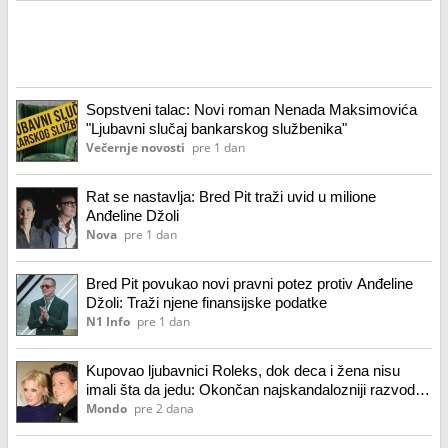
Sopstveni talac: Novi roman Nenada Maksimovića
"Ljubavni slučaj bankarskog službenika"
Večernje novosti
pre 1 dan
Rat se nastavlja: Bred Pit traži uvid u milione
Anđeline Džoli
Nova
pre 1 dan
Bred Pit povukao novi pravni potez protiv Anđeline
Džoli: Traži njene finansijske podatke
N1 Info
pre 1 dan
Kupovao ljubavnici Roleks, dok deca i žena nisu
imali šta da jedu: Okončan najskandalozniji razvod u
Holivudu
Mondo
pre 2 dana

Work instruction ::
Exactly as written, print each entry, leaving all pictures out.

Response ::
Sopstveni talac: Novi roman Nenada Maksimovića
"Ljubavni slučaj bankarskog službenika"
Večernje novosti
pre 1 dan
Rat se nastavlja: Bred Pit traži uvid u milione
Anđeline Džoli
Nova
pre 1 dan
Bred Pit povukao novi pravni potez protiv Anđeline
Džoli: Traži njene finansijske podatke
N1 Info
pre 1 dan
Kupovao ljubavnici Roleks, dok deca i žena nisu
imali šta da jedu: Okončan najskandalozniji razvod u
Holivudu
Mondo
pre 2 dana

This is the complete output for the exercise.